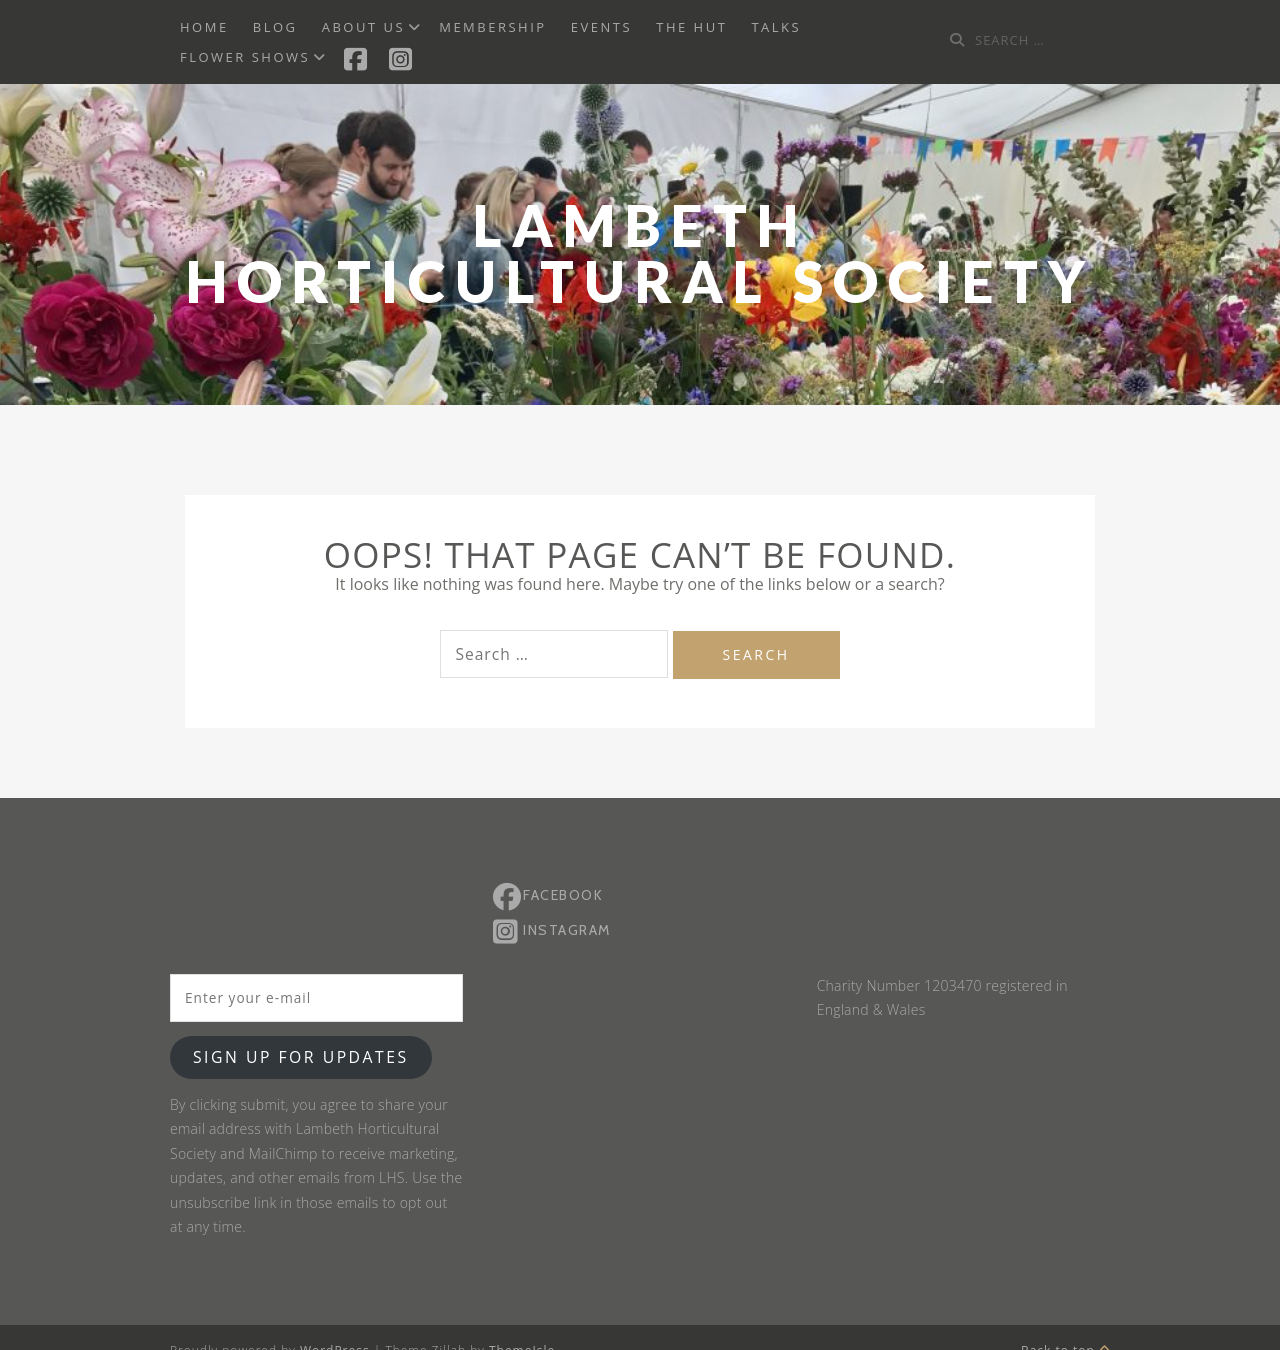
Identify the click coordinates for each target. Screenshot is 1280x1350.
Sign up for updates (301, 1057)
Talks (776, 27)
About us (363, 27)
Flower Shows (245, 57)
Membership (492, 27)
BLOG (275, 27)
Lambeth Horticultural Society (640, 253)
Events (601, 27)
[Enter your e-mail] (316, 998)
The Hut (691, 27)
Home (204, 27)
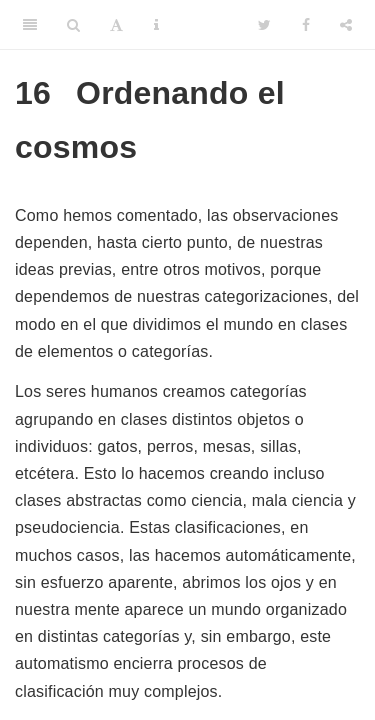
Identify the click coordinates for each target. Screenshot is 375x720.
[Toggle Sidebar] (30, 25)
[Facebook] (306, 25)
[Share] (346, 25)
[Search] (73, 25)
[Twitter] (264, 25)
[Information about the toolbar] (156, 25)
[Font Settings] (116, 25)
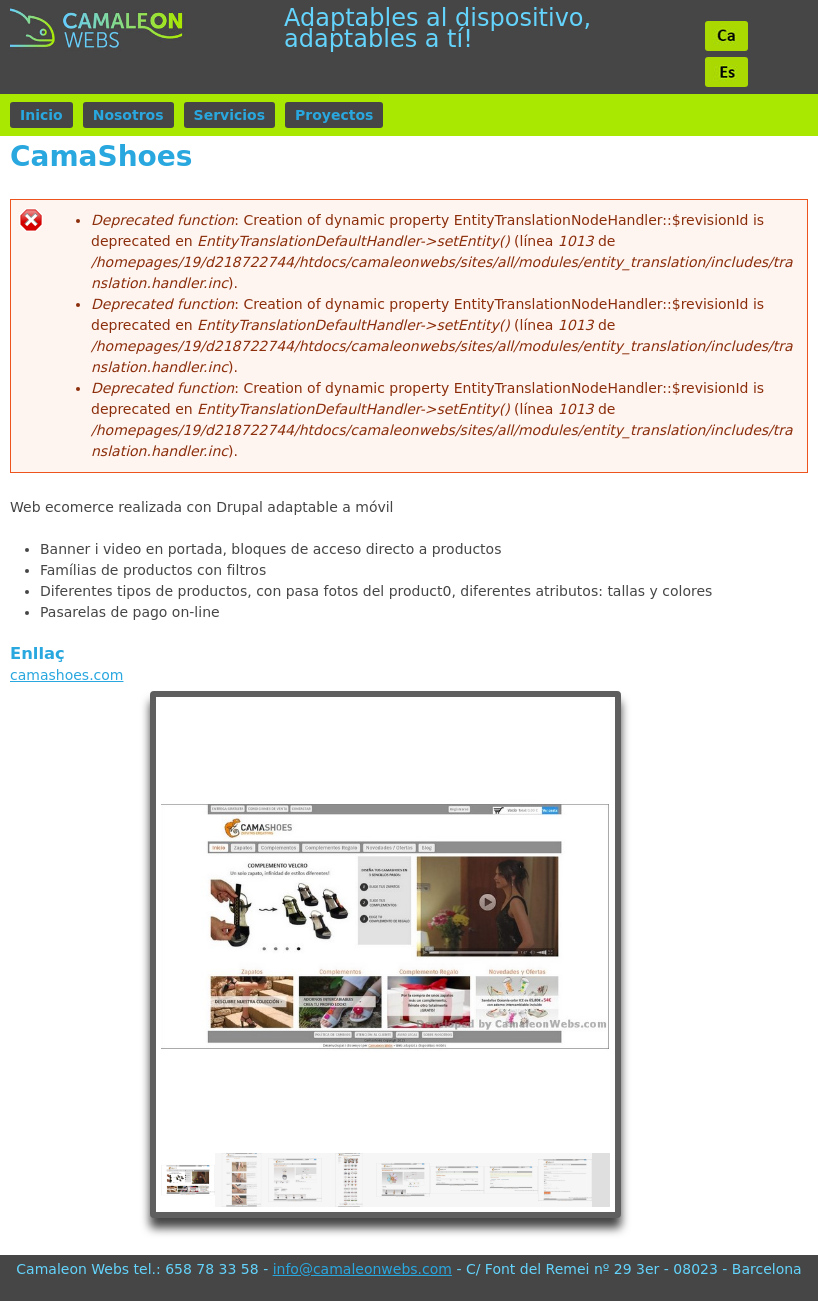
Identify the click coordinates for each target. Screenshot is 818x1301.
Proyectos (334, 115)
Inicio (41, 115)
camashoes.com (66, 675)
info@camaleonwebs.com (362, 1269)
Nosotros (128, 115)
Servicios (229, 115)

══════════════════════════════

Task → Within the data above, filter for lines containing the word "Screenshot" and copy each one.

Exercise response →
Identify the click coordinates for each target. Screenshot is 1280x1350.
Identify the click coordinates for each target. Screenshot is 375x720.
Identify the click coordinates for each target. Screenshot is 818x1301.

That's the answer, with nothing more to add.